» Exercise brief: If a line in the listing below includes the string "Arni", pull it out.

» Supplied records:
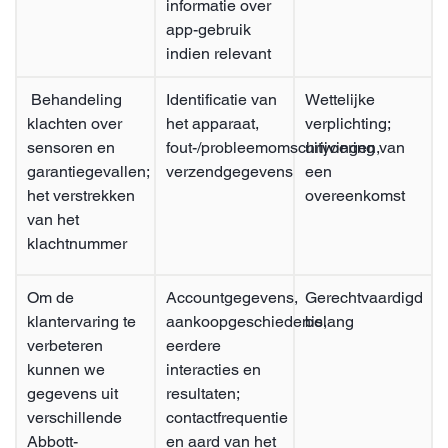
informatie over
app-gebruik
indien relevant
Behandeling
Identificatie van
Wettelijke
klachten over
het apparaat,
verplichting;
sensoren en
fout-/probleemomschrijvingen,
uitvoering van
garantiegevallen;
verzendgegevens
een
het verstrekken
overeenkomst
van het
klachtnummer
Om de
Accountgegevens,
Gerechtvaardigd
klantervaring te
aankoopgeschiedenis,
belang
verbeteren
eerdere
kunnen we
interacties en
gegevens uit
resultaten;
verschillende
contactfrequentie
Abbott-
en aard van het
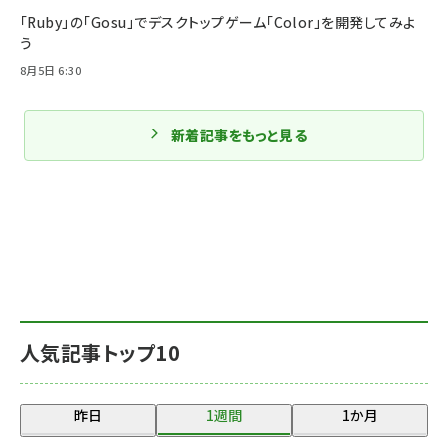
「Ruby」の「Gosu」でデスクトップゲーム「Color」を開発してみよ
う
8月5日 6:30
新着記事をもっと見る
人気記事トップ10
昨日
1週間
1か月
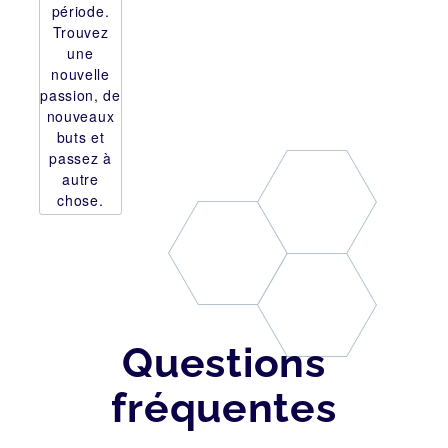
période.
Trouvez
une
nouvelle
passion, de
nouveaux
buts et
passez à
autre
chose.
Questions
fréquentes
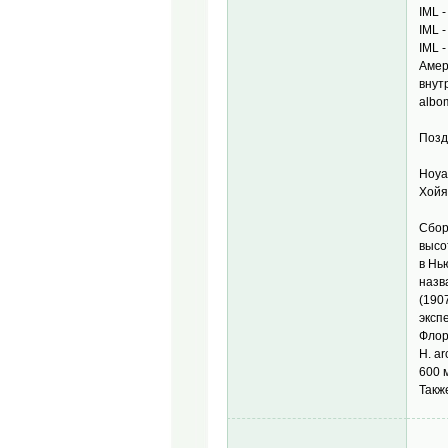
IML 
IML 
IML 
Амер
внут
albo
Позд
Hoya
Хойя
Сбор
высо
в Нь
назв
(190
эксп
Флор
H. a
600 
Такж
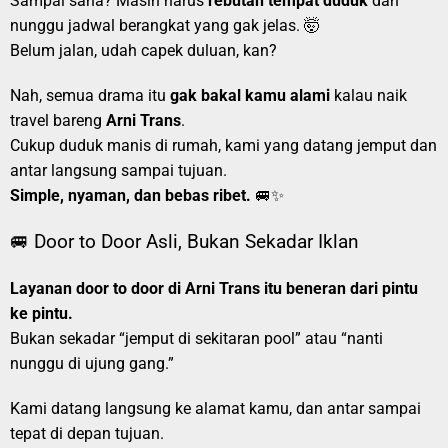
Sampai sana? Masih harus
rebutan tempat duduk
dan
nunggu jadwal berangkat yang gak jelas. 🤯
Belum jalan, udah capek duluan, kan?
Nah, semua drama itu
gak bakal kamu alami
kalau naik
travel bareng
Arni Trans
.
Cukup duduk manis di rumah, kami yang datang jemput dan
antar langsung sampai tujuan.
Simple, nyaman, dan bebas ribet.
🚐✨
🚐 Door to Door Asli, Bukan Sekadar Iklan
Layanan door to door di Arni Trans itu beneran dari pintu
ke pintu.
Bukan sekadar “jemput di sekitaran pool” atau “nanti
nunggu di ujung gang.”
Kami datang langsung ke alamat kamu, dan antar sampai
tepat di depan tujuan.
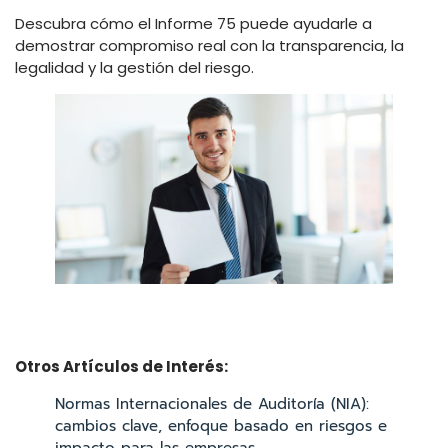
Descubra cómo el Informe 75 puede ayudarle a
demostrar compromiso real con la transparencia, la
legalidad y la gestión del riesgo.
Otros Artículos de Interés:
Normas Internacionales de Auditoría (NIA):
cambios clave, enfoque basado en riesgos e
impacto para las empresas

» Output of the task:
Arni Trans
Layanan door to door di Arni Trans itu beneran dari pintu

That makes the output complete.